§ **Your objective**: Beginning with the first line below, output every record verbatim and leave out the images.

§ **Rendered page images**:
━━━━━━━━━━
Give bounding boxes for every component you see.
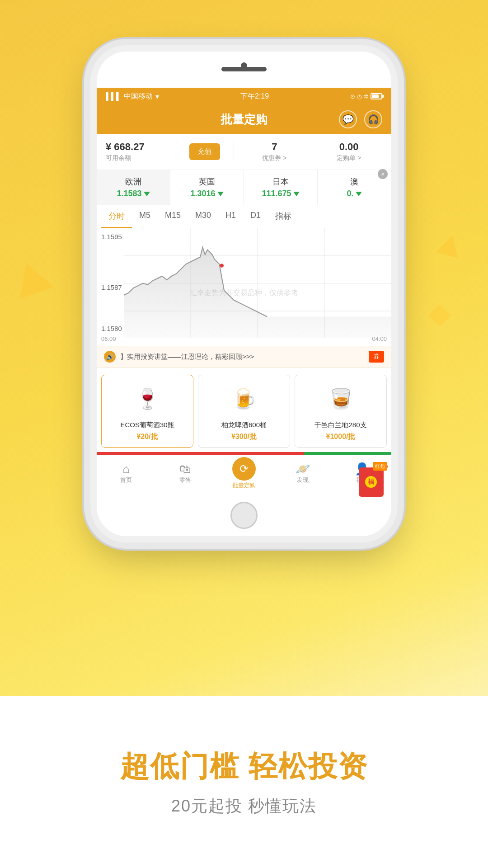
- time-tab-minute[interactable]: 分时: [101, 205, 132, 228]
- chart-area: 1.1595 1.1587 1.1580 06:00 04:00 汇率走势为非交…: [97, 228, 391, 346]
- news-icon: 🔊: [104, 351, 116, 363]
- tagline-sub: 20元起投 秒懂玩法: [171, 795, 317, 817]
- bg-decoration-triangle-left: [9, 257, 54, 299]
- chart-label-high: 1.1595: [101, 233, 122, 241]
- uk-arrow-down: [217, 192, 224, 196]
- battery-indicator: [371, 93, 382, 99]
- nav-item-bulk[interactable]: ⟳ 批量定购: [215, 457, 273, 490]
- product-img-brandy: 🥃: [323, 381, 359, 417]
- chat-icon: 💬: [343, 114, 354, 125]
- bottom-tagline-section: 超低门槛 轻松投资 20元起投 秒懂玩法: [0, 696, 488, 868]
- time-tab-m5[interactable]: M5: [132, 205, 158, 228]
- bottom-nav: ⌂ 首页 🛍 零售 ⟳ 批量定购 🪐 发: [97, 455, 391, 491]
- home-label: 首页: [120, 476, 132, 484]
- news-text: 】实用投资讲堂——江恩理论，精彩回顾>>>: [120, 353, 365, 361]
- bulk-icon: ⟳: [239, 462, 249, 475]
- bg-decoration-diamond: [428, 304, 450, 326]
- japan-arrow-down: [293, 192, 300, 196]
- time-tab-indicator[interactable]: 指标: [268, 205, 299, 228]
- chart-svg: [124, 228, 391, 338]
- time-tab-d1[interactable]: D1: [243, 205, 268, 228]
- status-left: ▌▌▌ 中国移动 ▾: [106, 92, 159, 101]
- japan-tab-name: 日本: [272, 176, 289, 187]
- carrier-name: 中国移动: [124, 92, 153, 101]
- uk-tab-name: 英国: [199, 176, 215, 187]
- status-time: 下午2:19: [240, 92, 269, 101]
- nav-item-discover[interactable]: 🪐 发现: [273, 462, 332, 484]
- product-price-wine: ¥20/批: [136, 432, 158, 442]
- europe-tab-name: 欧洲: [125, 176, 141, 187]
- retail-icon: 🛍: [179, 462, 191, 476]
- red-packet-circle: 福: [365, 476, 377, 488]
- product-card-brandy[interactable]: 🥃 干邑白兰地280支 ¥1000/批: [295, 375, 387, 448]
- voucher-section[interactable]: 7 优惠券 >: [234, 141, 308, 162]
- wifi-icon: ▾: [155, 92, 159, 101]
- chart-time-start: 06:00: [101, 335, 116, 342]
- header-icons: 💬 🎧: [339, 110, 382, 128]
- order-amount: 0.00: [339, 141, 359, 153]
- phone-home-button: [230, 502, 258, 529]
- headset-button[interactable]: 🎧: [364, 110, 382, 128]
- nav-item-retail[interactable]: 🛍 零售: [155, 462, 214, 484]
- svg-point-6: [220, 264, 223, 267]
- bluetooth-icon: ✲: [364, 93, 369, 100]
- phone-speaker: [221, 67, 267, 71]
- red-packet-body: 红包 福: [359, 467, 384, 497]
- product-price-beer: ¥300/批: [231, 432, 257, 442]
- red-packet-overlay[interactable]: 红包 福: [355, 464, 387, 500]
- balance-amount: ¥ 668.27: [106, 141, 189, 153]
- products-row: 🍷 ECOS葡萄酒30瓶 ¥20/批 🍺 柏龙啤酒600桶 ¥300/批 🥃 干…: [97, 368, 391, 448]
- phone-inner: ▌▌▌ 中国移动 ▾ 下午2:19 ⊙ ◷ ✲: [97, 52, 391, 536]
- retail-label: 零售: [179, 476, 191, 484]
- time-tab-m30[interactable]: M30: [188, 205, 218, 228]
- product-card-wine[interactable]: 🍷 ECOS葡萄酒30瓶 ¥20/批: [101, 375, 193, 448]
- recharge-button[interactable]: 充值: [189, 143, 220, 160]
- product-img-wine: 🍷: [129, 381, 165, 417]
- order-section[interactable]: 0.00 定购单 >: [308, 141, 382, 162]
- header-title: 批量定购: [221, 112, 267, 127]
- tagline-main: 超低门槛 轻松投资: [120, 747, 368, 786]
- discover-icon: 🪐: [296, 462, 310, 476]
- headset-icon: 🎧: [368, 114, 379, 125]
- discover-label: 发现: [297, 476, 309, 484]
- bg-decoration-triangle-right: [436, 232, 463, 258]
- time-tab-h1[interactable]: H1: [218, 205, 243, 228]
- news-banner[interactable]: 🔊 】实用投资讲堂——江恩理论，精彩回顾>>> 券: [97, 346, 391, 368]
- aus-tab-name: 澳: [350, 176, 358, 187]
- europe-tab-value: 1.1583: [117, 189, 150, 198]
- chat-button[interactable]: 💬: [339, 110, 357, 128]
- market-tab-japan[interactable]: 日本 111.675: [244, 170, 318, 205]
- red-packet-close-button[interactable]: ×: [378, 169, 388, 179]
- product-img-beer: 🍺: [226, 381, 262, 417]
- balance-bar: ¥ 668.27 可用余额 充值 7 优惠券 > 0.00 定购单 >: [97, 134, 391, 170]
- chart-label-low: 1.1580: [101, 325, 122, 332]
- market-tabs: 欧洲 1.1583 英国 1.3016 日本: [97, 170, 391, 205]
- product-name-wine: ECOS葡萄酒30瓶: [120, 420, 174, 429]
- status-right: ⊙ ◷ ✲: [350, 93, 382, 100]
- phone-mockup: ▌▌▌ 中国移动 ▾ 下午2:19 ⊙ ◷ ✲: [90, 45, 398, 542]
- voucher-label: 优惠券 >: [262, 154, 286, 162]
- market-tab-uk[interactable]: 英国 1.3016: [170, 170, 244, 205]
- nav-item-home[interactable]: ⌂ 首页: [97, 462, 155, 484]
- red-packet-label: 红包: [373, 462, 387, 471]
- uk-tab-value: 1.3016: [190, 189, 223, 198]
- phone-frame: ▌▌▌ 中国移动 ▾ 下午2:19 ⊙ ◷ ✲: [90, 45, 398, 542]
- product-name-beer: 柏龙啤酒600桶: [221, 420, 267, 429]
- order-label: 定购单 >: [337, 154, 361, 162]
- balance-label: 可用余额: [106, 154, 189, 162]
- balance-section: ¥ 668.27 可用余额: [106, 141, 189, 162]
- time-tab-m15[interactable]: M15: [158, 205, 188, 228]
- home-icon: ⌂: [122, 462, 130, 476]
- europe-arrow-down: [144, 192, 150, 196]
- voucher-count: 7: [272, 141, 277, 153]
- market-tab-europe[interactable]: 欧洲 1.1583: [97, 170, 170, 205]
- news-coupon[interactable]: 券: [369, 351, 384, 363]
- products-section: 🍷 ECOS葡萄酒30瓶 ¥20/批 🍺 柏龙啤酒600桶 ¥300/批 🥃 干…: [97, 368, 391, 455]
- status-bar: ▌▌▌ 中国移动 ▾ 下午2:19 ⊙ ◷ ✲: [97, 88, 391, 105]
- product-name-brandy: 干邑白兰地280支: [314, 420, 366, 429]
- time-tabs: 分时 M5 M15 M30 H1 D1 指标: [97, 205, 391, 228]
- chart-label-mid: 1.1587: [101, 283, 122, 291]
- product-card-beer[interactable]: 🍺 柏龙啤酒600桶 ¥300/批: [198, 375, 290, 448]
- app-header: 批量定购 💬 🎧: [97, 105, 391, 134]
- aus-arrow-down: [356, 192, 362, 196]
━━━━━━━━━━
§ **Solution to the exercise**:
Give bounding boxes for every component you see.
- time-tab-minute[interactable]: 分时: [101, 205, 132, 228]
- chart-area: 1.1595 1.1587 1.1580 06:00 04:00 汇率走势为非交…: [97, 228, 391, 346]
- news-icon: 🔊: [104, 351, 116, 363]
- tagline-sub: 20元起投 秒懂玩法: [171, 795, 317, 817]
- bg-decoration-triangle-left: [9, 257, 54, 299]
- chart-label-high: 1.1595: [101, 233, 122, 241]
- uk-arrow-down: [217, 192, 224, 196]
- battery-indicator: [371, 93, 382, 99]
- nav-item-bulk[interactable]: ⟳ 批量定购: [215, 457, 273, 490]
- product-img-brandy: 🥃: [323, 381, 359, 417]
- chat-icon: 💬: [343, 114, 354, 125]
- bottom-tagline-section: 超低门槛 轻松投资 20元起投 秒懂玩法: [0, 696, 488, 868]
- time-tab-m5[interactable]: M5: [132, 205, 158, 228]
- bottom-nav: ⌂ 首页 🛍 零售 ⟳ 批量定购 🪐 发: [97, 455, 391, 491]
- home-label: 首页: [120, 476, 132, 484]
- news-text: 】实用投资讲堂——江恩理论，精彩回顾>>>: [120, 353, 365, 361]
- bulk-icon: ⟳: [239, 462, 249, 475]
- bg-decoration-diamond: [428, 304, 450, 326]
- japan-arrow-down: [293, 192, 300, 196]
- time-tab-indicator[interactable]: 指标: [268, 205, 299, 228]
- chart-svg: [124, 228, 391, 338]
- time-tab-d1[interactable]: D1: [243, 205, 268, 228]
- status-left: ▌▌▌ 中国移动 ▾: [106, 92, 159, 101]
- japan-tab-name: 日本: [272, 176, 289, 187]
- carrier-name: 中国移动: [124, 92, 153, 101]
- uk-tab-name: 英国: [199, 176, 215, 187]
- status-time: 下午2:19: [240, 92, 269, 101]
- nav-item-discover[interactable]: 🪐 发现: [273, 462, 332, 484]
- product-price-wine: ¥20/批: [136, 432, 158, 442]
- europe-tab-name: 欧洲: [125, 176, 141, 187]
- retail-icon: 🛍: [179, 462, 191, 476]
- red-packet-circle: 福: [365, 476, 377, 488]
- product-card-brandy[interactable]: 🥃 干邑白兰地280支 ¥1000/批: [295, 375, 387, 448]
- voucher-section[interactable]: 7 优惠券 >: [234, 141, 308, 162]
- wifi-icon: ▾: [155, 92, 159, 101]
- chart-time-start: 06:00: [101, 335, 116, 342]
- header-icons: 💬 🎧: [339, 110, 382, 128]
- order-amount: 0.00: [339, 141, 359, 153]
- phone-home-button: [230, 502, 258, 529]
- headset-button[interactable]: 🎧: [364, 110, 382, 128]
- nav-item-retail[interactable]: 🛍 零售: [155, 462, 214, 484]
- svg-point-6: [220, 264, 223, 267]
- bluetooth-icon: ✲: [364, 93, 369, 100]
- phone-speaker: [221, 67, 267, 71]
- red-packet-body: 红包 福: [359, 467, 384, 497]
- product-price-beer: ¥300/批: [231, 432, 257, 442]
- red-packet-overlay[interactable]: 红包 福: [355, 464, 387, 500]
- balance-amount: ¥ 668.27: [106, 141, 189, 153]
- products-row: 🍷 ECOS葡萄酒30瓶 ¥20/批 🍺 柏龙啤酒600桶 ¥300/批 🥃 干…: [97, 368, 391, 448]
- phone-inner: ▌▌▌ 中国移动 ▾ 下午2:19 ⊙ ◷ ✲: [97, 52, 391, 536]
- retail-label: 零售: [179, 476, 191, 484]
- time-tab-m30[interactable]: M30: [188, 205, 218, 228]
- product-card-wine[interactable]: 🍷 ECOS葡萄酒30瓶 ¥20/批: [101, 375, 193, 448]
- recharge-button[interactable]: 充值: [189, 143, 220, 160]
- product-img-wine: 🍷: [129, 381, 165, 417]
- order-section[interactable]: 0.00 定购单 >: [308, 141, 382, 162]
- header-title: 批量定购: [221, 112, 267, 127]
- tagline-main: 超低门槛 轻松投资: [120, 747, 368, 786]
- discover-icon: 🪐: [296, 462, 310, 476]
- headset-icon: 🎧: [368, 114, 379, 125]
- discover-label: 发现: [297, 476, 309, 484]
- bg-decoration-triangle-right: [436, 232, 463, 258]
- time-tab-h1[interactable]: H1: [218, 205, 243, 228]
- news-banner[interactable]: 🔊 】实用投资讲堂——江恩理论，精彩回顾>>> 券: [97, 346, 391, 368]
- aus-tab-name: 澳: [350, 176, 358, 187]
- europe-tab-value: 1.1583: [117, 189, 150, 198]
- chat-button[interactable]: 💬: [339, 110, 357, 128]
- market-tab-japan[interactable]: 日本 111.675: [244, 170, 318, 205]
- red-packet-close-button[interactable]: ×: [378, 169, 388, 179]
- product-img-beer: 🍺: [226, 381, 262, 417]
- balance-bar: ¥ 668.27 可用余额 充值 7 优惠券 > 0.00 定购单 >: [97, 134, 391, 170]
- chart-label-low: 1.1580: [101, 325, 122, 332]
- market-tabs: 欧洲 1.1583 英国 1.3016 日本: [97, 170, 391, 205]
- product-name-wine: ECOS葡萄酒30瓶: [120, 420, 174, 429]
- status-right: ⊙ ◷ ✲: [350, 93, 382, 100]
- phone-mockup: ▌▌▌ 中国移动 ▾ 下午2:19 ⊙ ◷ ✲: [90, 45, 398, 542]
- voucher-label: 优惠券 >: [262, 154, 286, 162]
- market-tab-uk[interactable]: 英国 1.3016: [170, 170, 244, 205]
- nav-item-home[interactable]: ⌂ 首页: [97, 462, 155, 484]
- red-packet-label: 红包: [373, 462, 387, 471]
- uk-tab-value: 1.3016: [190, 189, 223, 198]
- phone-frame: ▌▌▌ 中国移动 ▾ 下午2:19 ⊙ ◷ ✲: [90, 45, 398, 542]
- product-name-beer: 柏龙啤酒600桶: [221, 420, 267, 429]
- order-label: 定购单 >: [337, 154, 361, 162]
- balance-label: 可用余额: [106, 154, 189, 162]
- balance-section: ¥ 668.27 可用余额: [106, 141, 189, 162]
- time-tab-m15[interactable]: M15: [158, 205, 188, 228]
- home-icon: ⌂: [122, 462, 130, 476]
- europe-arrow-down: [144, 192, 150, 196]
- voucher-count: 7: [272, 141, 277, 153]
- market-tab-europe[interactable]: 欧洲 1.1583: [97, 170, 170, 205]
- news-coupon[interactable]: 券: [369, 351, 384, 363]
- products-section: 🍷 ECOS葡萄酒30瓶 ¥20/批 🍺 柏龙啤酒600桶 ¥300/批 🥃 干…: [97, 368, 391, 455]
- status-bar: ▌▌▌ 中国移动 ▾ 下午2:19 ⊙ ◷ ✲: [97, 88, 391, 105]
- product-name-brandy: 干邑白兰地280支: [314, 420, 366, 429]
- time-tabs: 分时 M5 M15 M30 H1 D1 指标: [97, 205, 391, 228]
- chart-label-mid: 1.1587: [101, 283, 122, 291]
- product-card-beer[interactable]: 🍺 柏龙啤酒600桶 ¥300/批: [198, 375, 290, 448]
- app-header: 批量定购 💬 🎧: [97, 105, 391, 134]
- aus-arrow-down: [356, 192, 362, 196]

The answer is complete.